Going down the data below, set down exactly the line with "n alb vopsit" and each line after it through the line with "or, permițând închideri"; no other lines.
----- Exercise materials
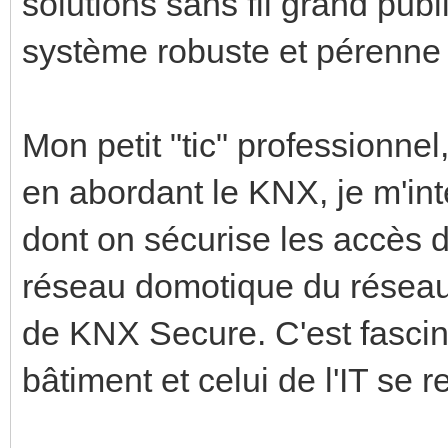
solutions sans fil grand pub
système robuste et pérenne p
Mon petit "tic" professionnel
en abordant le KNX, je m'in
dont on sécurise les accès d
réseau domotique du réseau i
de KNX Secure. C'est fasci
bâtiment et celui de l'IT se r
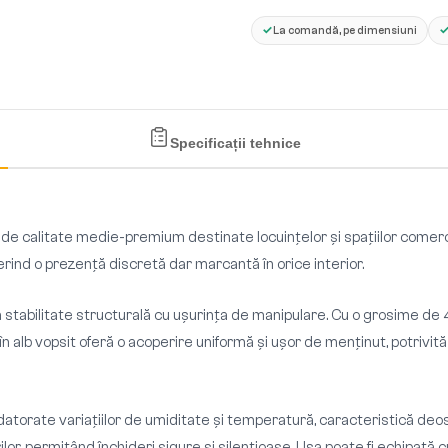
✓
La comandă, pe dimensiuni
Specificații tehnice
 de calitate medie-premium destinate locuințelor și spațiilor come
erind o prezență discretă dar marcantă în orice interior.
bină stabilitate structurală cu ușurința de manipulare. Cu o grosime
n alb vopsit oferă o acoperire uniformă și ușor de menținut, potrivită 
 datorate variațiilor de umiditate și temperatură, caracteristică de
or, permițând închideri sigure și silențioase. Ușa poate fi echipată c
----------
----- Exercise materials
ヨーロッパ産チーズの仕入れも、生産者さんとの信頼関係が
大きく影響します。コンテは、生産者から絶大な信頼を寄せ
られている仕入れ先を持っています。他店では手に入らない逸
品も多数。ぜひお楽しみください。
----------
- _Problem solution_:
n alb vopsit oferă o acoperire uniformă și ușor de menținut, potrivită 
 datorate variațiilor de umiditate și temperatură, caracteristică de
or, permițând închideri sigure și silențioase. Ușa poate fi echipată c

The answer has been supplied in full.